Le rapport comportera aussi le «baromètre régional et local», qui présente les avis de représentants élus de toute l’Europe, tels qu’ils ressortent d’une enquête menée en partenariat avec l’institut IPSOS.
Baromètre régional et local
Les 27 États membres de l’Union européenne comptent plus d’un million d’élus politiques au niveau infranational, qui représentent un ensemble très diversifié d’électeurs à différents niveaux de gouvernement, notamment des États fédérés, des régions, des provinces, des comtés, des districts ou des municipalités. L’enquête Eurobaromètre Flash constitue un outil clé qui leur permet de donner leur avis sur les défis et les priorités de l’Europe.

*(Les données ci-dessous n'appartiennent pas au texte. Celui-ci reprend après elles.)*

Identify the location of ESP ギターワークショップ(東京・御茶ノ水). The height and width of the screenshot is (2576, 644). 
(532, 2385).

Les réponses révèlent quelles seraient les priorités des élus locaux pour l’Union, ce qu’ils savent de ses initiatives et des possibilités de financement qu’elle propose, ce qu’ils pensent de l’avenir de l’Europe et quelles solutions ils envisagent face à l’urgence induite par la guerre en Ukraine.
Principales conclusions
- 76 % des élus politiques locaux déclarent que leur collectivité locale ou régionale accueille des réfugiés en provenance d’Ukraine et au moins la moitié d’entre eux affirment que leur collectivité locale ou régionale fournit une aide matérielle à ce pays.

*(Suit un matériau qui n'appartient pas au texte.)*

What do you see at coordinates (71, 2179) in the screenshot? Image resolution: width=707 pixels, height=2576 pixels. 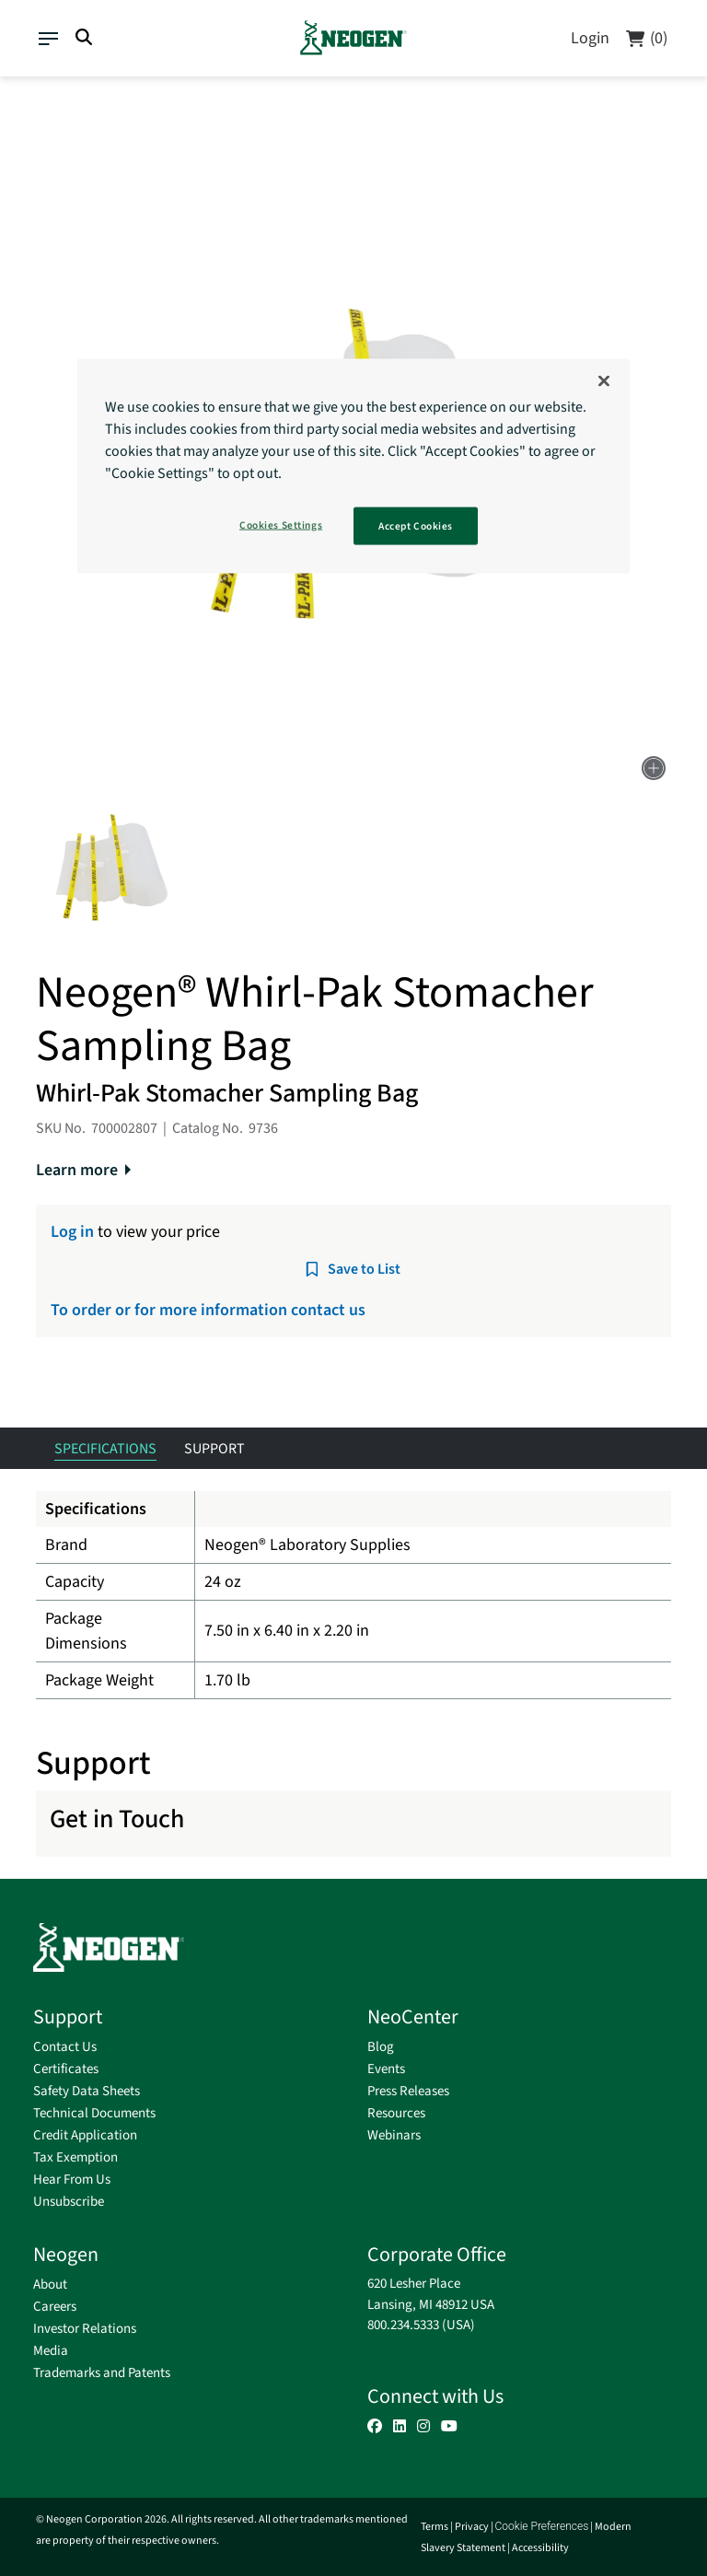 I see `Hear From Us` at bounding box center [71, 2179].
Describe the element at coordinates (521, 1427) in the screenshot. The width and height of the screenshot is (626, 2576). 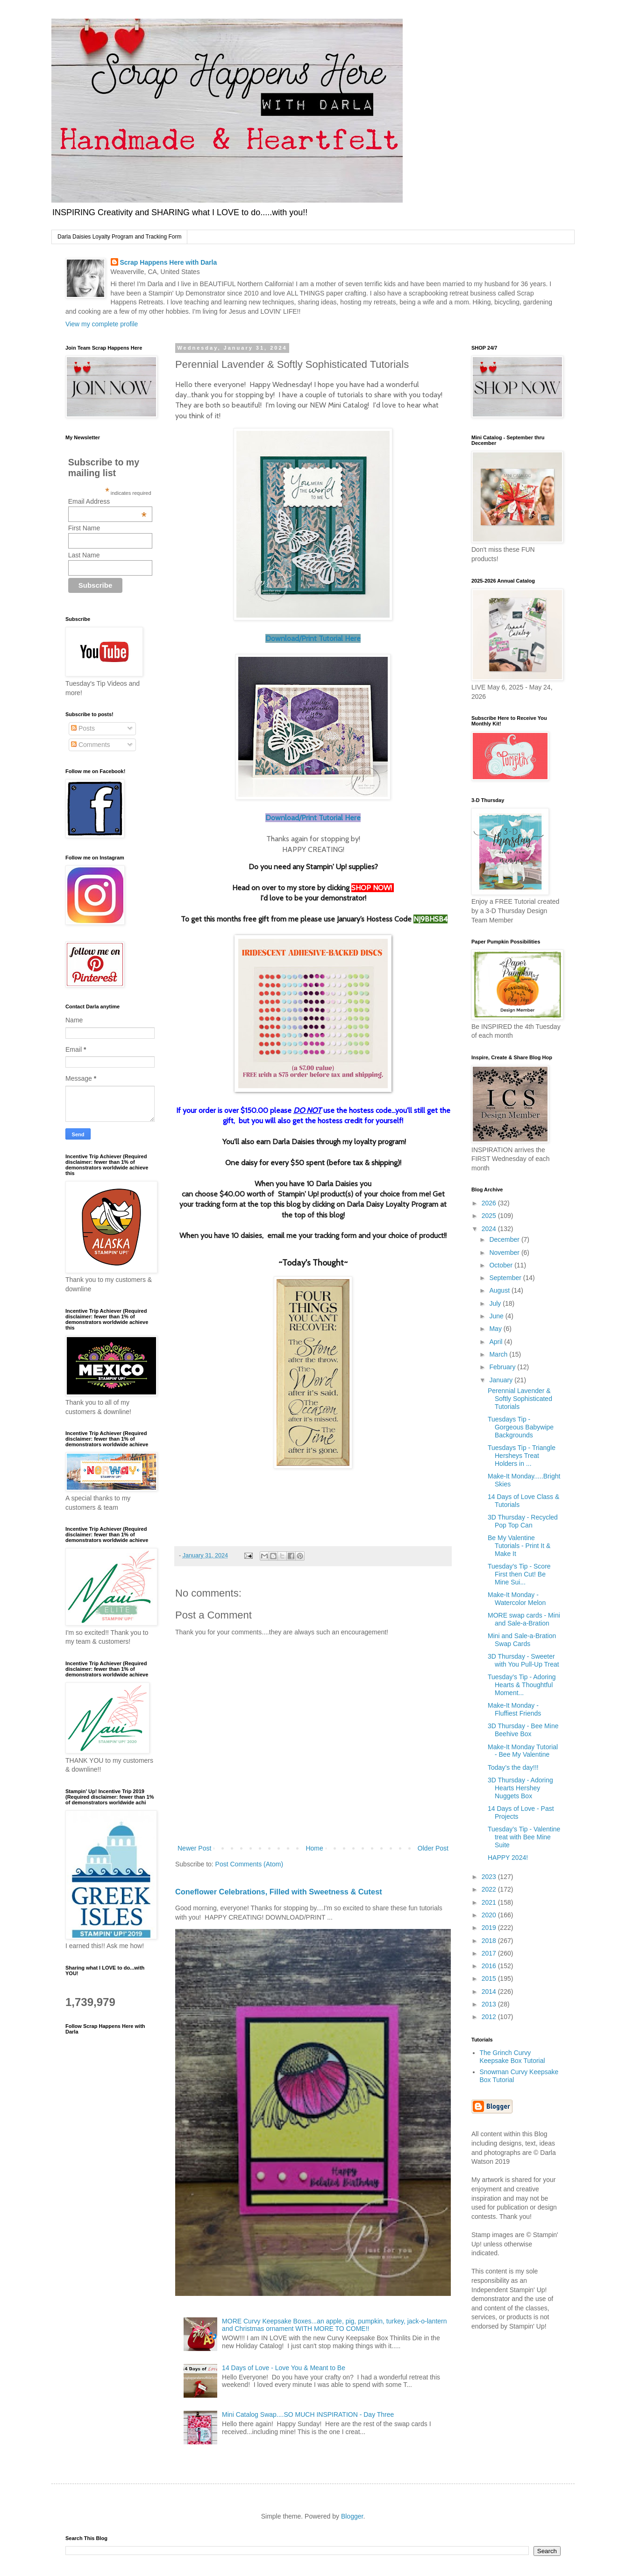 I see `Tuesdays Tip - Gorgeous Babywipe Backgrounds` at that location.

- Deux répondants sur quatre estiment que la manière la plus efficace de reconstruire l’Ukraine est d’associer les régions de l’Union au plan de reconstruction.
- Parmi les élus locaux interrogés, 88 % sont totalement ou plutôt d’accord avec le fait que la «cohésion» devrait faire partie des valeurs essentielles de l’Union européenne, ce chiffre allant de 68 % en Finlande à 100 % au Portugal.
- Interrogés sur la valeur ajoutée de la politique de cohésion par rapport à d’autres sources de financement (nationales ou régionales), plus de six répondants sur dix (62 %) rapportent que le Fonds de cohésion a été utilisé pour financer certains types de projets spécifiques. Près d’un responsable politique local sur trois (31 %) indique que le Fonds de cohésion a servi à intégrer la politique de l’Union dans les stratégies élaborées au niveau régional, tandis qu’environ un sur cinq est d’avis qu’il soutient le partenariat entre des acteurs à tous les niveaux institutionnels (20 %) et la stabilité du financement à long terme (16 %).
- En ce qui concerne les informations dont ils disposent sur l’existence d’un quelconque financement en provenance de l’Union européenne (au titre de la politique de cohésion ou de NextGenerationEU), 35 % des responsables politiques locaux assurent savoir que leur ville ou leur région a reçu de tels fonds au cours des deux dernières années.
- Un répondant sur dix déclare avoir été pleinement (1 %) ou partiellement (9 %) associé à l’élaboration des plans nationaux pour la reprise et la résilience.
- Pour 51 % des personnes interrogées, le principal objectif des financements de l’Union devrait être de soutenir la transition vers une économie verte.
- Parmi les personnes interrogées, 77 % estiment que les conséquences sociales et économiques de la guerre nécessitent une adaptation des politiques et des financements de l’Union.
- Les régions et les villes devraient avoir une plus grande influence sur l’avenir de l’Union européenne selon 89 % des personnes interrogées.
- Plus de six répondants sur dix (65 %) affirment que, pour assurer une participation aussi efficace que possible des régions et des villes au débat sur l’avenir de l’Europe, il faudrait instaurer une discussion permanente sur ce thème aux niveaux régional et local.
L’enquête intitulée «Local politicians of the EU and the future of Europe» a été réalisée par IPSOS. Entre le 25 juillet et le 11 septembre 2022, 2 698 interviewsont été menées auprès des élus régionaux et locaux de l’Union européenne.